Options FollowSymLinks

AllowOverride All

Order deny,allow

Deny from all

Allow from <your IP address goes here>

</Directory>

This will have Apache just deny requests from clients other than yourself (although Apache will keep the connection open if you’re using KeepAlive, which won’t due you a lick of good since it will still hold the line open so that it can deny their next request promptly — don’t use KeepAlive).  That should let you get into the WordPress admin to enable and test caching.  After doing so, you can switch to Allow from All and then test to see if your site is now surviving.

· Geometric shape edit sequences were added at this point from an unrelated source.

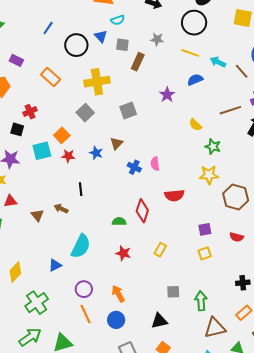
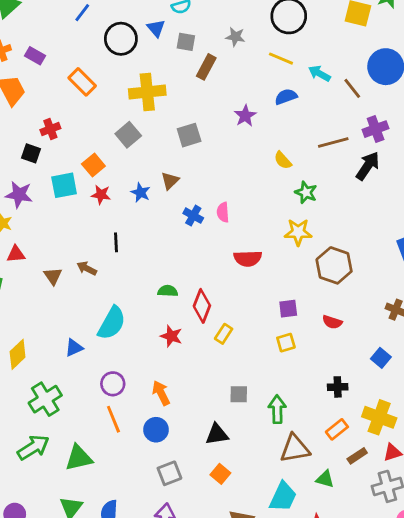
red diamond: (142, 211) -> (202, 306), moved

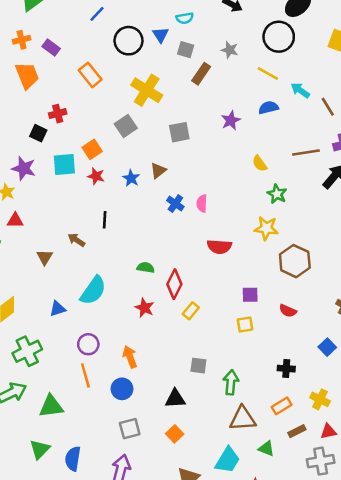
yellow cross: (147, 92) -> (147, 90), turned 32
brown triangle: (53, 276) -> (45, 257), moved
yellow cross: (379, 417) -> (320, 399), size x0.7

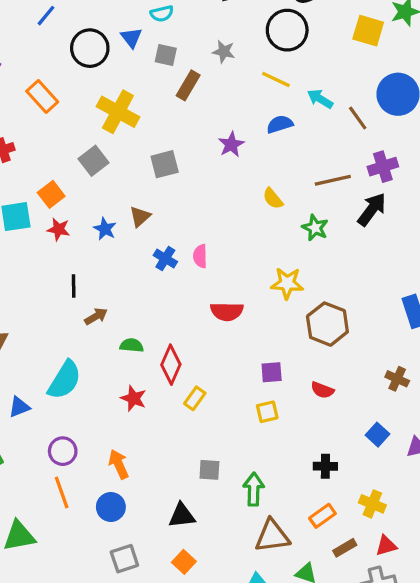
green star: (277, 194) -> (315, 228), moved
brown arrow: (76, 240) -> (96, 316), moved, turned 120

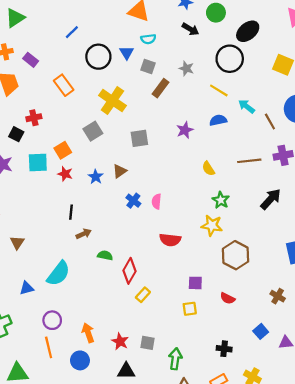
black arrow: (372, 209) -> (271, 199), moved
green star: (315, 228) -> (221, 200), moved
red star: (134, 398) -> (120, 341), moved

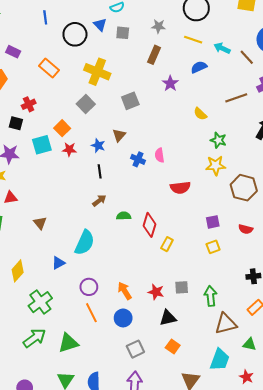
blue line: (72, 32) -> (45, 17), turned -40
brown rectangle: (161, 88) -> (154, 55), moved
black line: (71, 212) -> (100, 171), moved

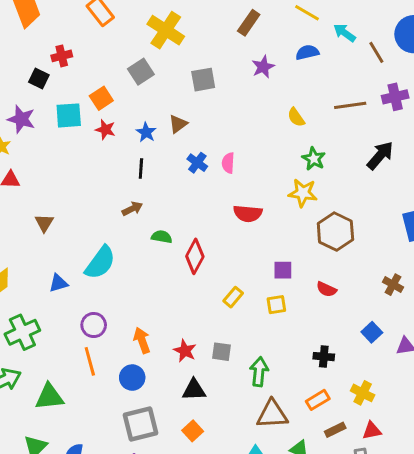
yellow rectangle: (167, 244) -> (233, 297), moved
gray square: (135, 349) -> (141, 424), size x1.4

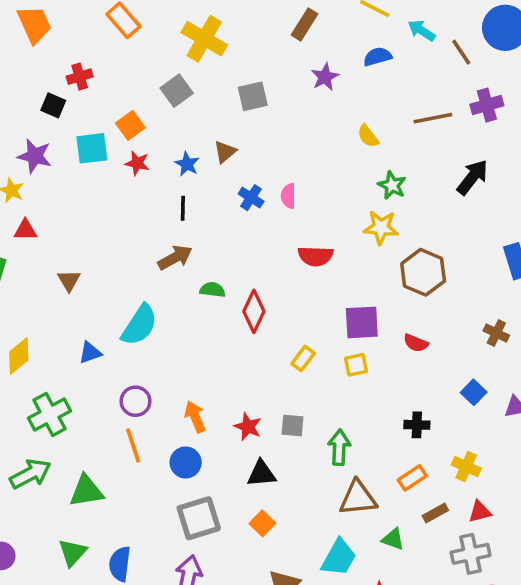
brown arrow: (132, 209) -> (175, 258), size x1.4
purple square: (283, 270) -> (362, 322), size x1.5

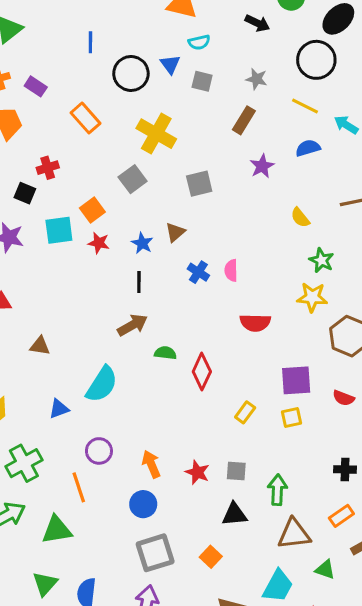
brown triangle: (69, 280) -> (40, 346), turned -50
orange line: (133, 446) -> (79, 487), moved
black triangle: (261, 474) -> (234, 514), moved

Sidenote: If you can possibly help it, I recommend Nginx over Apache.  I use Apache because a couple of years ago it was not simple to use Nginx with PHP.  This is no longer the case.  The default settings (or whatever  you’ve copied from the My First Rails Nginx Configuration you just Googled) are much more forgiving than Apache’s defaults.  It is extraordinarily difficult to kill Nginx unless you set out to do so.  Apache.conf, on the other hand, is a whole mess of black magic with subtle interactions that will kill you under plausible deployment scenarios, and the official documentation has copious explanations of What the settings do and almost nothing regarding Why or How you should configure them.

Hopefully, this will save you, brave Googling blog owner from the future, from having to figure this out by trial and error while your server is down.  Godspeed.